Segment Start: Source material

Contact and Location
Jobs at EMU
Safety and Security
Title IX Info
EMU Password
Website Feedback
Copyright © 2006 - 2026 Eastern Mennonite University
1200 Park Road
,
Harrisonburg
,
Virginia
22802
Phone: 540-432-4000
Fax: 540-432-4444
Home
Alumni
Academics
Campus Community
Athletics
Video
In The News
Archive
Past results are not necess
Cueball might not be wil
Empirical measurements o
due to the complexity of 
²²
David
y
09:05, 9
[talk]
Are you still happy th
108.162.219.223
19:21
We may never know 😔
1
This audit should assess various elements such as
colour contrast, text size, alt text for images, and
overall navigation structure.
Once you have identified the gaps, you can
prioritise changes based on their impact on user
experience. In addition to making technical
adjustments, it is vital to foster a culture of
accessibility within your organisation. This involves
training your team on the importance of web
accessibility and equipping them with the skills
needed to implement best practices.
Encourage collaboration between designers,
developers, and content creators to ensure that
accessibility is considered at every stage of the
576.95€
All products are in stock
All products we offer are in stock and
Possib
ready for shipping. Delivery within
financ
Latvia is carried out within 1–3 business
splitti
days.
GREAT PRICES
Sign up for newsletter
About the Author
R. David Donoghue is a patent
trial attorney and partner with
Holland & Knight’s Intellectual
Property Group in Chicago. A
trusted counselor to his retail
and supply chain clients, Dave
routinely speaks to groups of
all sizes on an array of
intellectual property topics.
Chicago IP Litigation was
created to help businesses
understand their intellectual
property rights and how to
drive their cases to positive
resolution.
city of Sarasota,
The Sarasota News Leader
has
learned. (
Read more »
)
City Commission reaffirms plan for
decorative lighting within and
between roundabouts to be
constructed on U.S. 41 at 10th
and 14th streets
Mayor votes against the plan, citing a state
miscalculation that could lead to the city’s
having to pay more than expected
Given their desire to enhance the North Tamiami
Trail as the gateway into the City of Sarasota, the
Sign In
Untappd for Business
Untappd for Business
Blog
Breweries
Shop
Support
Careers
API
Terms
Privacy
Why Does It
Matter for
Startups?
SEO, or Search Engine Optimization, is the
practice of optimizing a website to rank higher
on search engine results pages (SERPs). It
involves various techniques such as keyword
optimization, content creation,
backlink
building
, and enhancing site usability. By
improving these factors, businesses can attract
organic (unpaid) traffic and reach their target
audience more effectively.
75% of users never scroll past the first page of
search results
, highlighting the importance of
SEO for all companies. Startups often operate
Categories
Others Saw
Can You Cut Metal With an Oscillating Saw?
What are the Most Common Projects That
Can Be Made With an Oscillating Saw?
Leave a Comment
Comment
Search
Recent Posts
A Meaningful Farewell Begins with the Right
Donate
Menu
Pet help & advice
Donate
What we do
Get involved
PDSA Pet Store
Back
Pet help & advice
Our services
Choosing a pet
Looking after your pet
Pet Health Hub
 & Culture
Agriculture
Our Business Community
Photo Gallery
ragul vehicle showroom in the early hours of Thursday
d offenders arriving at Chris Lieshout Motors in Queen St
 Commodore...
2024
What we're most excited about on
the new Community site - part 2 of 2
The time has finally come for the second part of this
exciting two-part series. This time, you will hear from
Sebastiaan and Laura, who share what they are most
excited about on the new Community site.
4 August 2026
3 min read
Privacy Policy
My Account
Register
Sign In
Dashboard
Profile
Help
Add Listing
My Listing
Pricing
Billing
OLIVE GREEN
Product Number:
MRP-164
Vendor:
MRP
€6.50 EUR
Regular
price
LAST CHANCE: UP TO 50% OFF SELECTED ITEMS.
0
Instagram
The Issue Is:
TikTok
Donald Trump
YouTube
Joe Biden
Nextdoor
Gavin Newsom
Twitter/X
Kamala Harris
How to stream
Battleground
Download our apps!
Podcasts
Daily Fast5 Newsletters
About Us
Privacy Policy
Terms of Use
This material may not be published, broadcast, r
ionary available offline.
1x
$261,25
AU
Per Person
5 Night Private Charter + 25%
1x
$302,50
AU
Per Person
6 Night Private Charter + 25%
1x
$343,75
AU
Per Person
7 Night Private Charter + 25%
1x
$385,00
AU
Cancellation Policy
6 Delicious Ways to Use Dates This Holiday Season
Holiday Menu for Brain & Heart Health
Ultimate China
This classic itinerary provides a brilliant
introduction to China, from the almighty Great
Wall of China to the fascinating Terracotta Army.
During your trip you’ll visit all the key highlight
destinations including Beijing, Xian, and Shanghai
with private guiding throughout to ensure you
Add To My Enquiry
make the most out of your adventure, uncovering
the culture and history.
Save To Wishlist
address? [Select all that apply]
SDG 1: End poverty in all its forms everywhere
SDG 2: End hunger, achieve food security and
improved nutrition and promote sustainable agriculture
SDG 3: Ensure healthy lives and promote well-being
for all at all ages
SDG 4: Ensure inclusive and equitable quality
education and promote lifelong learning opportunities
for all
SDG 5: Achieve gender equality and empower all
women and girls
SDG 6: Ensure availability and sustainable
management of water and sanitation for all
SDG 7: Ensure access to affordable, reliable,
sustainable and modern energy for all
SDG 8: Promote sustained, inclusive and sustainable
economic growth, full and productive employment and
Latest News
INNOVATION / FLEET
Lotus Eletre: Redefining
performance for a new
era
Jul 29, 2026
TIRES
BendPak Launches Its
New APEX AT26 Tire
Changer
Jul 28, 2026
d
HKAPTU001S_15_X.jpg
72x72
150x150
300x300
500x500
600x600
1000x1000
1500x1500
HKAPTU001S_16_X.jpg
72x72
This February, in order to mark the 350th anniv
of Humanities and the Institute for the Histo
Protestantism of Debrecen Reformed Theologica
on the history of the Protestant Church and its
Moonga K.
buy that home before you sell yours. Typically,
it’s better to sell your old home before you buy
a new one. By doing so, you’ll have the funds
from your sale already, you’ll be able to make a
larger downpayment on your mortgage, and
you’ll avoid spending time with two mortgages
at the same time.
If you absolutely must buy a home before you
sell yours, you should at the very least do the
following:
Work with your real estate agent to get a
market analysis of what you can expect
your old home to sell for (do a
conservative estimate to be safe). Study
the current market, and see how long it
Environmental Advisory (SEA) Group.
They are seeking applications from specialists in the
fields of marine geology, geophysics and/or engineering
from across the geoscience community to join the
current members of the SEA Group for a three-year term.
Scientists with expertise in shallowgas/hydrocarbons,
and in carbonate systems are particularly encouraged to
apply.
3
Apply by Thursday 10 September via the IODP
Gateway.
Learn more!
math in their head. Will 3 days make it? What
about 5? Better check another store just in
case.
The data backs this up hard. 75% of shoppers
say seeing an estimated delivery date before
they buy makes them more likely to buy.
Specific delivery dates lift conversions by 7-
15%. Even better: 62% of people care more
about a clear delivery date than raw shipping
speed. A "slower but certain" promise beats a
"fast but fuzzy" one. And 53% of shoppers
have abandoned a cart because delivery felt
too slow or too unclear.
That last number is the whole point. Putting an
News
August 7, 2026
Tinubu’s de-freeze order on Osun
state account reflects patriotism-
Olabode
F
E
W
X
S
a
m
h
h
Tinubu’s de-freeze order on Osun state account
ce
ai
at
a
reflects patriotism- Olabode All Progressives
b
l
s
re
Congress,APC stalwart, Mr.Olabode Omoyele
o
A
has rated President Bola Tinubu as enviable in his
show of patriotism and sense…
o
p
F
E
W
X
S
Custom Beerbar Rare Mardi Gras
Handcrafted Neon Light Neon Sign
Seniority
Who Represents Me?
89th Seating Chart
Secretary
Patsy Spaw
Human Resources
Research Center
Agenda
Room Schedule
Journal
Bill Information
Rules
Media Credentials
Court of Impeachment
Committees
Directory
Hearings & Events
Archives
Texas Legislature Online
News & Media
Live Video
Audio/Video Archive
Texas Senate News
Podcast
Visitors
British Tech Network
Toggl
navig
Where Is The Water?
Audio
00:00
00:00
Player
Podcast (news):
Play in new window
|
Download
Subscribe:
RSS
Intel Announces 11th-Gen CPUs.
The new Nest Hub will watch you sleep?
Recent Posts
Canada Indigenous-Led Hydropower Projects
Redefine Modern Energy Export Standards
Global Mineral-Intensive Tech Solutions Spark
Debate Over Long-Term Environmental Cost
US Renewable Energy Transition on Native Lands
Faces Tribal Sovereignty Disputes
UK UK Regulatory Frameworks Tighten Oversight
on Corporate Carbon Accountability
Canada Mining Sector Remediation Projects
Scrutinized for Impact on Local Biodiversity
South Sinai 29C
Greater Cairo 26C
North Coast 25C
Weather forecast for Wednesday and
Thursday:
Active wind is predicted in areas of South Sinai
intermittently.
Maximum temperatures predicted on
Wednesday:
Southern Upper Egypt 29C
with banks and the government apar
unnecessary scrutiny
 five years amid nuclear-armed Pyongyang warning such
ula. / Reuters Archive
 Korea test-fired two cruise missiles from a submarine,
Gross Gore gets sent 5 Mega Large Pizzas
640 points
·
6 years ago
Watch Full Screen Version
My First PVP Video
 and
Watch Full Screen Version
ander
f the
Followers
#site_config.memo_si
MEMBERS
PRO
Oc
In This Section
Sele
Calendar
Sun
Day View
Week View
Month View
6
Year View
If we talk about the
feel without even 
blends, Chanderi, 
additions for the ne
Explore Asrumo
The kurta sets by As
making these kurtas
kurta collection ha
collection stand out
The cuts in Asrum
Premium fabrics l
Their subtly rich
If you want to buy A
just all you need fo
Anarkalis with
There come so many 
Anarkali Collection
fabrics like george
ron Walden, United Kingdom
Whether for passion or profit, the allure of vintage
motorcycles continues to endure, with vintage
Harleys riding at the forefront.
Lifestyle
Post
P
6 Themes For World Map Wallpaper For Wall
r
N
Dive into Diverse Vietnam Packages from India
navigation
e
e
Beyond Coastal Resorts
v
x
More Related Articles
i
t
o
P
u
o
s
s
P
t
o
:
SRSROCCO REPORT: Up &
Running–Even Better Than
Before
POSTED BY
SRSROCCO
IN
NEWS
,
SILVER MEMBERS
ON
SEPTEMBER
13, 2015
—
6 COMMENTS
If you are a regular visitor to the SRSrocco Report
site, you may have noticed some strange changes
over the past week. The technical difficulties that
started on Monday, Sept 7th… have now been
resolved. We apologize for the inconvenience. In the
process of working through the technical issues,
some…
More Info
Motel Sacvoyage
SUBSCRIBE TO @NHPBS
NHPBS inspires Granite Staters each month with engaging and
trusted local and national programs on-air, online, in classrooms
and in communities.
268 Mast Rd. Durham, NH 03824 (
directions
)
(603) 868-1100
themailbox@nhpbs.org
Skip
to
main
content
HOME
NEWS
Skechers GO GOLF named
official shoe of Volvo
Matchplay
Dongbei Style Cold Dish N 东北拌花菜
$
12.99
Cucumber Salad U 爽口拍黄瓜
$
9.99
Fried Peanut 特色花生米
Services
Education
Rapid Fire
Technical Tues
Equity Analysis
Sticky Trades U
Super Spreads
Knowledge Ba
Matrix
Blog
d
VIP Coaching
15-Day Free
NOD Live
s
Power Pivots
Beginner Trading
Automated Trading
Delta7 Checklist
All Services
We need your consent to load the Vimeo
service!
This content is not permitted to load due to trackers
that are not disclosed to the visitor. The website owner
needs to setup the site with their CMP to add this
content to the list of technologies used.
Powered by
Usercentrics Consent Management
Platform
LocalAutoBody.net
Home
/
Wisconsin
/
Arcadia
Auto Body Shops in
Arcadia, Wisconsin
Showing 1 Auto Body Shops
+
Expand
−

Segment End: Source material

There is a run of lines above from the one with "LAST CHANCE: UP TO 50% OFF SELECTED ITEMS." to the one with "address? [Select all that apply]"; print exactly that run, both ends included, and nothing else.

LAST CHANCE: UP TO 50% OFF SELECTED ITEMS.
0
Instagram
The Issue Is:
TikTok
Donald Trump
YouTube
Joe Biden
Nextdoor
Gavin Newsom
Twitter/X
Kamala Harris
How to stream
Battleground
Download our apps!
Podcasts
Daily Fast5 Newsletters
About Us
Privacy Policy
Terms of Use
This material may not be published, broadcast, r
ionary available offline.
1x
$261,25
AU
Per Person
5 Night Private Charter + 25%
1x
$302,50
AU
Per Person
6 Night Private Charter + 25%
1x
$343,75
AU
Per Person
7 Night Private Charter + 25%
1x
$385,00
AU
Cancellation Policy
6 Delicious Ways to Use Dates This Holiday Season
Holiday Menu for Brain & Heart Health
Ultimate China
This classic itinerary provides a brilliant
introduction to China, from the almighty Great
Wall of China to the fascinating Terracotta Army.
During your trip you’ll visit all the key highlight
destinations including Beijing, Xian, and Shanghai
with private guiding throughout to ensure you
Add To My Enquiry
make the most out of your adventure, uncovering
the culture and history.
Save To Wishlist
address? [Select all that apply]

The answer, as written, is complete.